With Transcranial Magnetic Stimulation (TMS) short magnetic pulses are applied to the cortex. The strength of the response of the activated neurons to this stimulus can be used as a measure for the balance in excitation and inhibition of brain activity. TMS may be a useful new tool to study (changes in) this balance, and is therefore of interest in the field of epilepsy. In this thesis we focus on the TMS evoked potential (TEP): the EEG response induced by TMS obtained after averaging over multiple single TMS pulses. As epilepsy is associated with a higher excitability, the TEP may be different in epilepsy patients. If so, the TEP could serve as a potential biomarker for epilepsy diagnostics, and as a monitoring tool for evaluating treatment efficacy.

Two large amplitude artifacts hinder the evaluation of the TEP. Principal Component Analysis (PCA) applied on single TMS-EEG trials results in a distribution of the large amplitude artifacts in the first principal components and the relatively small amplitude neuronal activity in later principal components. After consecutive removal of the principal components from the TMS-EEG data, the subsequent reduction in artifact amplitude as well as in TEP amplitude can be evaluated. Using PCA both artifacts are effectively reduced, thereby revealing the first TEP components and allowing further TEP analysis (chapter 2).

TMS pulses are accompanied by a clicking sound, inducing an auditory evoked potential (AEP) which is superimposed to the TEP. This AEP can be minimized by using a headphone playing noise and with a layer of foam between the coil and head (chapter 3). Applying TMS-EEG to a completely deaf person proves that the TEP is definitely not only evoked by sound alone. However, the contribution of the somatosensory evoked potential (SSEP) to the TEP still needs to be elucidated.

For a clinical application of TMS-EEG, the variation of the TEP is of great importance. It appears that the variation between subjects is large, which may make it difficult to differentiate healthy from disease. The within subject variation of the TEP seems to be smaller, possibly enabling follow-up measurements for therapy evaluation. The motor threshold and motor evoked potential do not vary significantly during the day, and the TEP is highly reproducible at different TMS-EEG sessions during daytime (chapter 4).
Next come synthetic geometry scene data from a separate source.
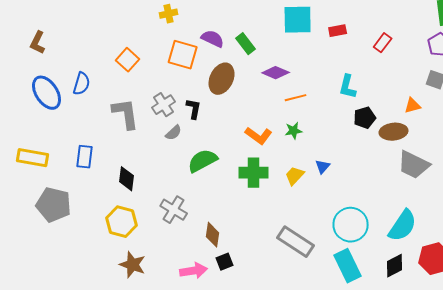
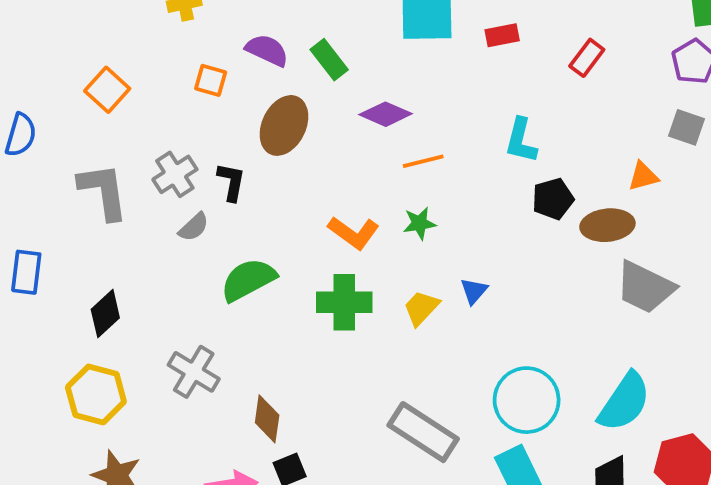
orange square: (183, 55) -> (211, 80), size x0.6
black diamond: (127, 179) -> (105, 314), turned 40

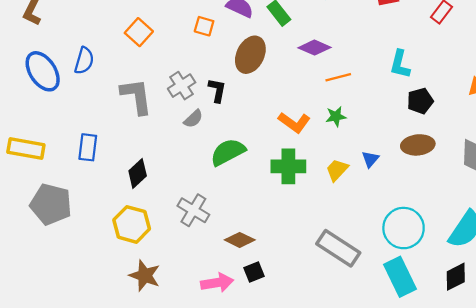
brown ellipse: (607, 225) -> (418, 145), moved
brown diamond: (267, 419) -> (240, 240), turned -72

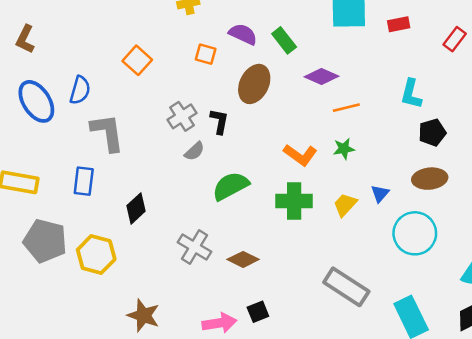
gray L-shape: (136, 96) -> (107, 133), moved
yellow hexagon: (132, 224) -> (96, 255), moved
cyan circle: (404, 228) -> (415, 233), moved
brown diamond: (240, 240) -> (243, 259), moved

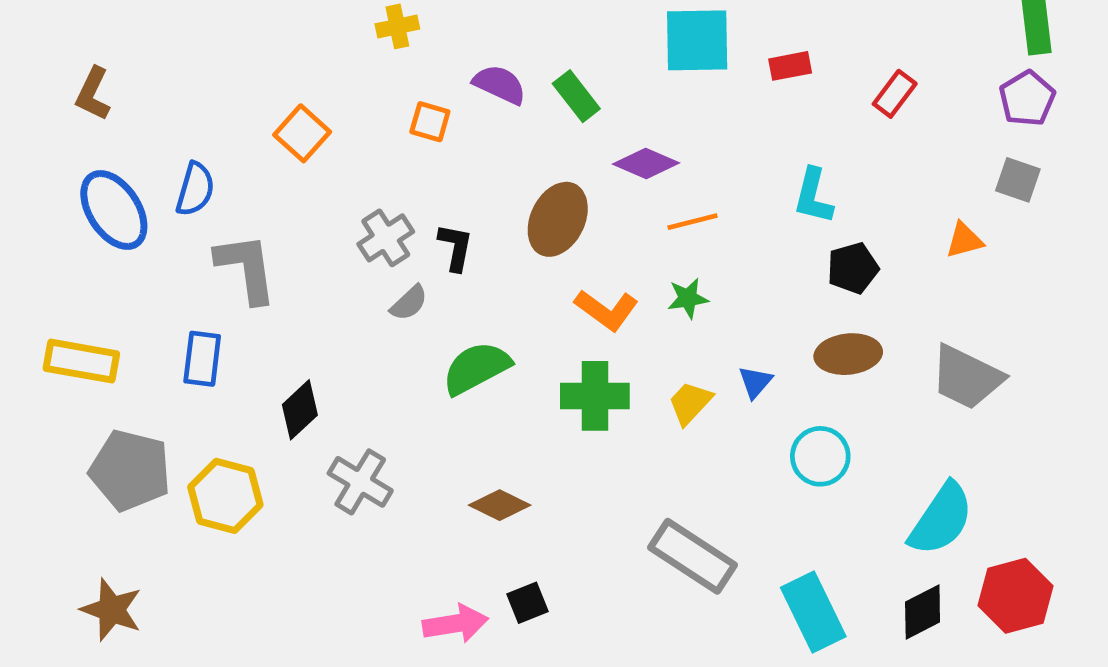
brown ellipse: (254, 84) -> (558, 219), moved
cyan circle: (415, 233) -> (820, 456), size x0.7
gray cross: (194, 247) -> (360, 482), moved
brown star: (143, 315) -> (112, 610), moved

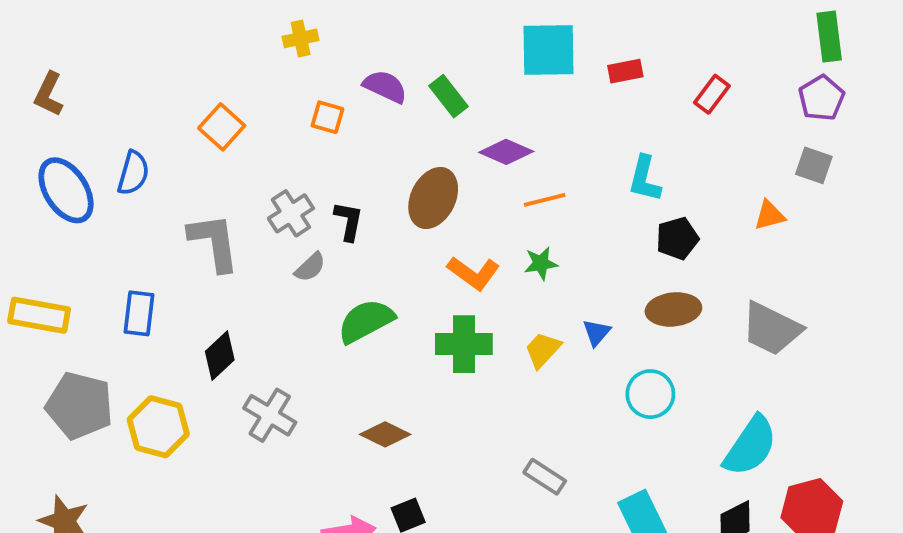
gray L-shape: (246, 268) -> (214, 242), moved
gray rectangle: (692, 556) -> (545, 477), size x0.6

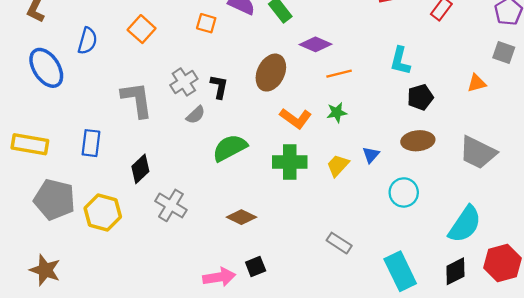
blue semicircle: (133, 173) -> (87, 41), moved

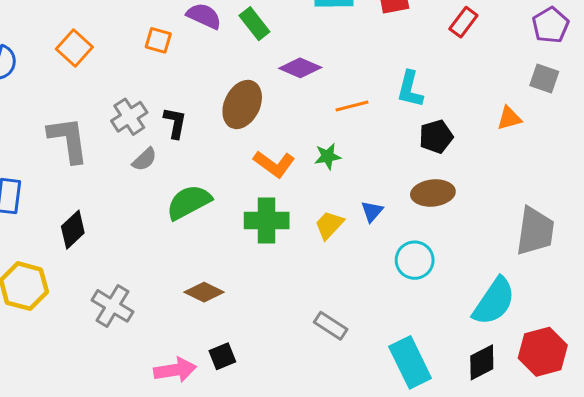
orange line: (339, 74) -> (352, 106), moved
gray trapezoid: (478, 153) -> (535, 231), moved, turned -108
gray cross: (171, 205) -> (112, 306), moved

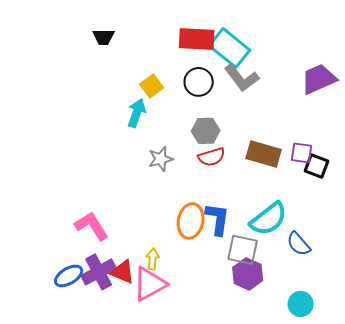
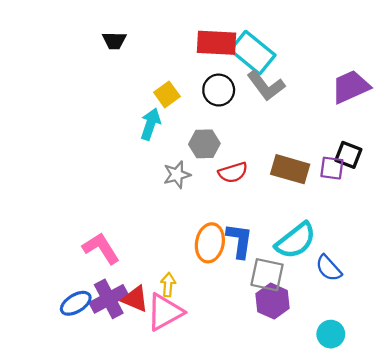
gray hexagon: (206, 131) -> (204, 144), moved
black square: (317, 166) -> (348, 155), moved

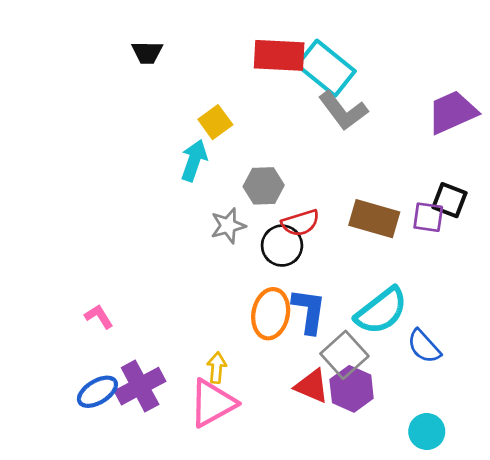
black circle: (219, 90) -> (282, 246), moved
pink L-shape: (101, 248) -> (99, 317), moved, size x0.6
gray square: (267, 275) -> (344, 355), turned 36
red triangle: (135, 299) -> (312, 386), moved

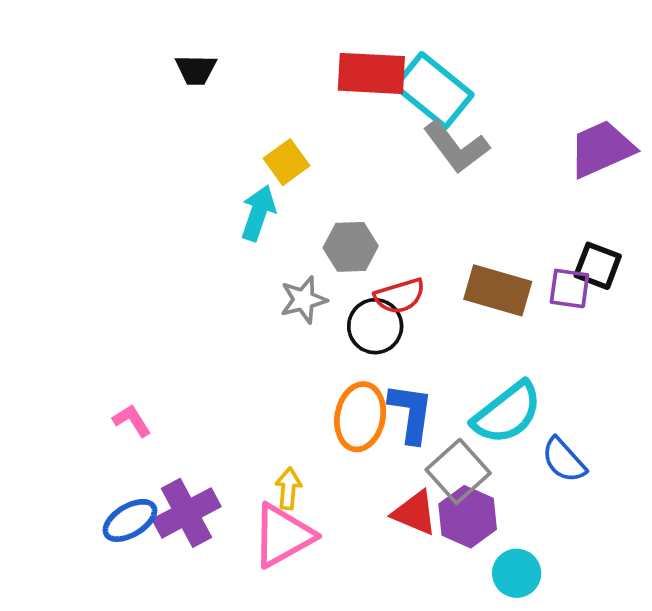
cyan circle: (427, 431) -> (517, 573), moved

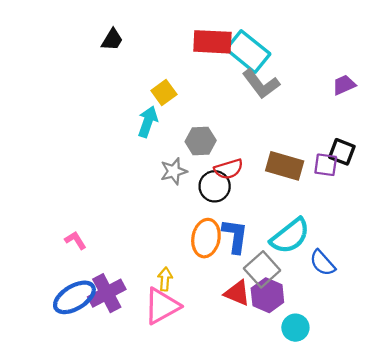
black trapezoid: (196, 70) -> (112, 40), turned -60
purple trapezoid: (601, 149) -> (344, 85), size x0.6
blue ellipse: (130, 520) -> (74, 297), size x1.4

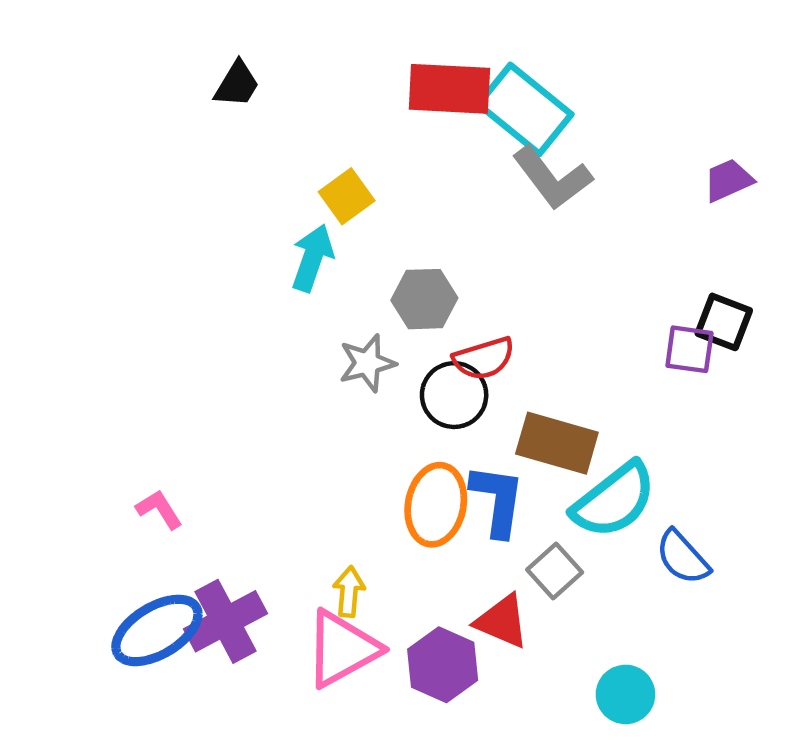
brown rectangle: (285, 166) -> (557, 443), moved
gray square: (262, 269) -> (555, 571), size x0.7
purple hexagon: (267, 295) -> (443, 665), moved

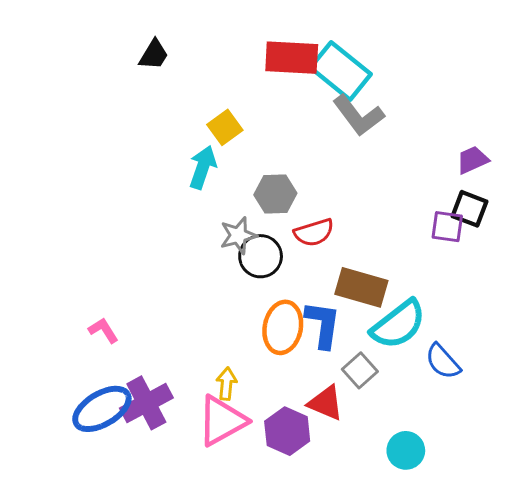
purple trapezoid: (728, 180) -> (472, 160), moved
black circle: (454, 395) -> (261, 256), moved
A study in a group of 14 epilepsy patients using anti-epileptic drugs showed a higher motor threshold and a larger amplitude of the TEP when compared to healthy controls (chapter 5). Part of these differences may possibly be explained by the use of AEDs. Therefore, future research to assess the diagnostic utility of the TEP should focus on performing TMS-EEG studies in first-seizure patients as well as in drug-naïve epilepsy patients. In addition, TMS-EEG should be applied before and after taking AEDs to evaluate the utility of the TEP in individual follow-up measurements.